● **WHAT THE TASK ASKS**: Retype the following data exactly, but leave its pictures out.

● **Excerpts from a dataset**:
⁂
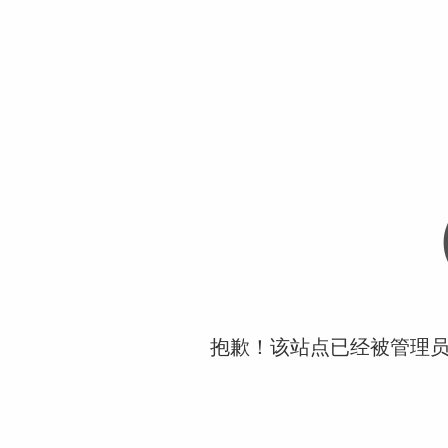
抱歉！该站点已经被管理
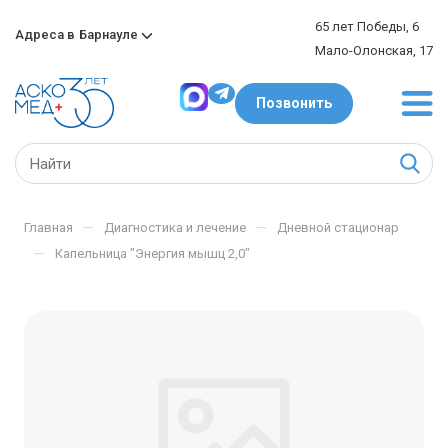
65 лет Победы, 6
Адреса в
Барнауле
Мало-Олонская, 17
Позвонить
—
—
Главная
Диагностика и лечение
Дневной стационар
—
Капельница "Энергия мышц 2,0"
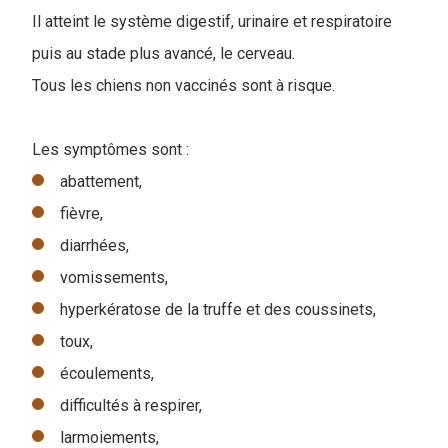
Il atteint le système digestif, urinaire et respiratoire
puis au stade plus avancé, le cerveau.
Tous les chiens non vaccinés sont à risque.
Les symptômes sont :
abattement,
fièvre,
diarrhées,
vomissements,
hyperkératose de la truffe et des coussinets,
toux,
écoulements,
difficultés à respirer,
larmoiements,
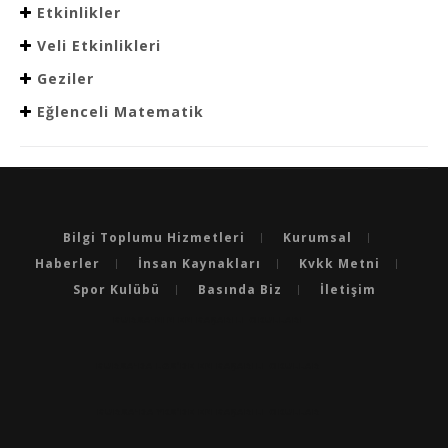
Etkinlikler
Veli Etkinlikleri
Geziler
Eğlenceli Matematik
Bilgi Toplumu Hizmetleri
Kurumsal
Haberler
İnsan Kaynakları
Kvkk Metni
Spor Kulübü
Basında Biz
İletişim
BURSA'NIN EN BAŞARILI OKULLARI
BURSA'DA LGS’DE EN BAŞARILI OKULLAR
BURSA'DA YKS’DE EN BAŞARILI OKULLAR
⁂
● **TASK OUTPUT**:
抱歉！该站点已经被管理
65 лет Победы, 6
Адреса в
Барнауле
Мало-Олонская, 17
Позвонить
—
—
Главная
Диагностика и лечение
Дневной стационар
—
Капельница "Энергия мышц 2,0"
Il atteint le système digestif, urinaire et respiratoire
puis au stade plus avancé, le cerveau.
Tous les chiens non vaccinés sont à risque.
Les symptômes sont :
abattement,
fièvre,
diarrhées,
vomissements,
hyperkératose de la truffe et des coussinets,
toux,
écoulements,
difficultés à respirer,
larmoiements,
Etkinlikler
Veli Etkinlikleri
Geziler
Eğlenceli Matematik
Bilgi Toplumu Hizmetleri
Kurumsal
Haberler
İnsan Kaynakları
Kvkk Metni
Spor Kulübü
Basında Biz
İletişim
BURSA'NIN EN BAŞARILI OKULLARI
BURSA'DA LGS’DE EN BAŞARILI OKULLAR
BURSA'DA YKS’DE EN BAŞARILI OKULLAR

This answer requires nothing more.